Integration with diagramming software

I also have some really capable play diagramming software, which at the moment is a separate tool. I think it would be really interesting to merge the two tools, and in particular I'd love to be able to draw up diagrams right from within the video analysis software, either as a teaching or a scouting tool.

Machine learning

I think the ultimate UI for tagging videos would be... no UI at all! Could we get machine learning algorithms to tag up the video for us? I'm not 100% on the AI hype train, but I do think some good old fashioned machine learning tools to analyse the video would be useful, especially if they could extract highlights and tags automatically. It would be even cooler if the ML could process the video and turn it into play diagrams.

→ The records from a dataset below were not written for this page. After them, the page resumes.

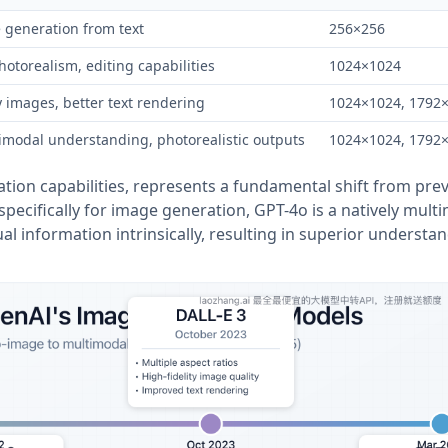
 generation from text
256×256
otorealism, editing capabilities
1024×1024
y images, better text rendering
1024×1024, 1792
imodal understanding, photorealistic outputs
1024×1024, 1792
ation capabilities, represents a fundamental shift from pre
pecifically for image generation, GPT-4o is a natively mult
l information intrinsically, resulting in superior understa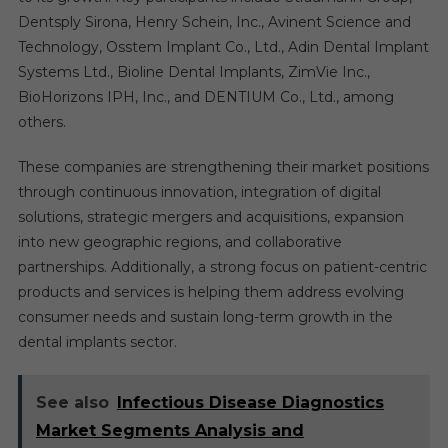
Dentsply Sirona, Henry Schein, Inc., Avinent Science and
Technology, Osstem Implant Co., Ltd., Adin Dental Implant
Systems Ltd., Bioline Dental Implants, ZimVie Inc.,
BioHorizons IPH, Inc., and DENTIUM Co., Ltd., among
others.
These companies are strengthening their market positions
through continuous innovation, integration of digital
solutions, strategic mergers and acquisitions, expansion
into new geographic regions, and collaborative
partnerships. Additionally, a strong focus on patient-centric
products and services is helping them address evolving
consumer needs and sustain long-term growth in the
dental implants sector.
See also
Infectious Disease Diagnostics
Market Segments Analysis and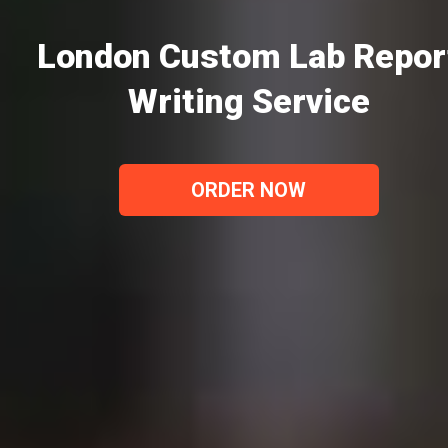
London Custom Lab Repor
Writing Service
ORDER NOW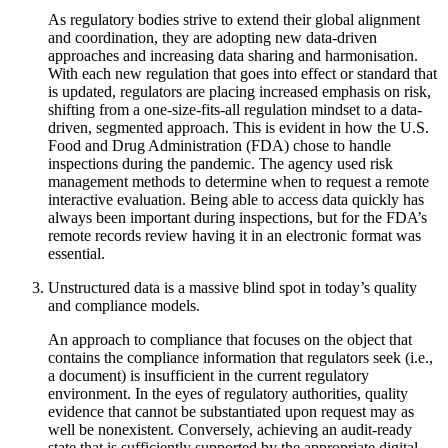
As regulatory bodies strive to extend their global alignment
and coordination, they are adopting new data-driven
approaches and increasing data sharing and harmonisation.
With each new regulation that goes into effect or standard that
is updated, regulators are placing increased emphasis on risk,
shifting from a one-size-fits-all regulation mindset to a data-
driven, segmented approach. This is evident in how the U.S.
Food and Drug Administration (FDA) chose to handle
inspections during the pandemic. The agency used risk
management methods to determine when to request a remote
interactive evaluation. Being able to access data quickly has
always been important during inspections, but for the FDA’s
remote records review having it in an electronic format was
essential.
Unstructured data is a massive blind spot in today’s quality
and compliance models.
An approach to compliance that focuses on the object that
contains the compliance information that regulators seek (i.e.,
a document) is insufficient in the current regulatory
environment. In the eyes of regulatory authorities, quality
evidence that cannot be substantiated upon request may as
well be nonexistent. Conversely, achieving an audit-ready
state that is sufficiently supported by the appropriate digital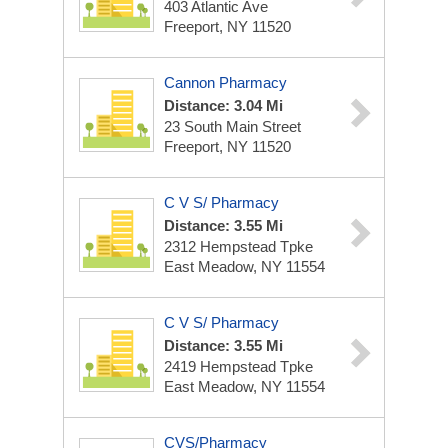
403 Atlantic Ave
Freeport, NY 11520
Cannon Pharmacy
Distance: 3.04 Mi
23 South Main Street
Freeport, NY 11520
C V S/ Pharmacy
Distance: 3.55 Mi
2312 Hempstead Tpke
East Meadow, NY 11554
C V S/ Pharmacy
Distance: 3.55 Mi
2419 Hempstead Tpke
East Meadow, NY 11554
CVS/Pharmacy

I'm clearly not the first to think of this.

I think this would be very challenging given the majority of game films in amateur leagues probably use off the shelf cameras with poor low-light performance, and the video angle is often very shallow with lots of players or spectators obscuring the feed. Despite this it would be very cool.

Video hosting

Long-term it would be interesting to have a custom video pipeline using some sort of streaming media server. I looked at a few options for doing this, including off the shelf things like Cloudflare Stream, but at the end of the day for a hobby project Youtube is more than enough!